Families First Coronavirus Response Act

New York City Lawyers Representing Employees

The coronavirus pandemic has brought some changes to federal law. One of these changes is the new Families First Coronavirus Response Act (Families First or FFCRA). This law incorporates provisions that affect you if you work for an employer with fewer than 500 employees. These provisions, which include the possibility of paid sick leave for coronavirus, will last from April 1 to December 31, 2020. If you work for an employer with fewer than 500 employees, and you are denied the protection to which you are entitled under Families First, you should consult the New York City employment lawyers at Phillips & Associates.

FAMILIES' First Eligibility for Paid Sick Leave

The Families First Coronavirus Response Act includes the Emergency Paid Sick Leave Act. The Emergency Paid Sick Leave Act gives employees of private sector employers, that have fewer than 500 employees, the right to two weeks of paid sick leave. The time off under the Emergency Paid Sick Leave Act is paid at your regular rate of pay, but only up to $511 per day.

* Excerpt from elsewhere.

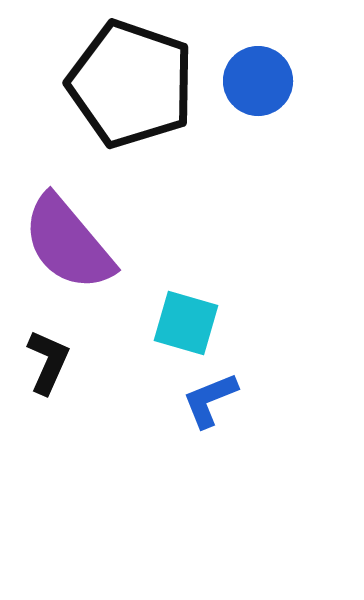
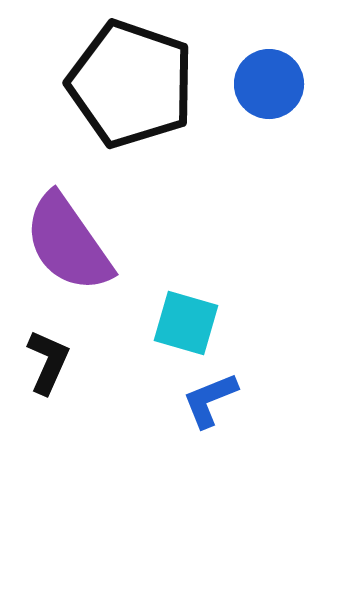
blue circle: moved 11 px right, 3 px down
purple semicircle: rotated 5 degrees clockwise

To take this form of two-week paid leave, you need to be able to show that you are unable to work because you are quarantined under federal, state, or local orders or a doctor’s advice, or experiencing COVID-19 symptoms and seeking a medical diagnosis. You are entitled to two weeks of emergency paid leave (80 hours) as a full-time worker. As a part-time employee, you are entitled to the usual number of hours that you work in a two-week period.

The law also allows you to take paid sick leave based on the coronavirus under other circumstances as well. You can receive two-thirds of your regular rate of pay, up to $200 each day, for two weeks, if you are taking quarantine leave due to a bona fide need to care for a person who is in quarantine under a local, state, or federal government order or a doctor’s advice, to care for a child under age 18 whose school or child care provider is closed or unavailable, or because you are going through substantially the same situation as specified by the Secretary of Health and Human Services, in consultation with the Secretaries of the Treasury and Labor.

This law will not preempt any state or private paid leave that you have. You cannot get this type of pay for any day on which you were compensated by your employer, or you received unemployment insurance benefits.

Emergency Family and Medical Leave Expansion

You are eligible for expanded Emergency Family and Medical Leave if you have been on the job for a minimum of 30 days. You can take up to 12 weeks of job-protected paid leave at the rate of $200 each day if you need the leave to care for a minor child whose school (or childcare provider) is unavailable because of COVID-19. The first 10 days of this type of leave are technically unpaid, but you can use your paid leave under the Emergency Paid Sick Leave Act, or you can use accrued paid time off or accrued vacation under your company’s policy. An employer can be excluded from this expansion to the FMLA if it has fewer than 50 employees, and the leave requirements would endanger the business’ viability or present a hardship to the business.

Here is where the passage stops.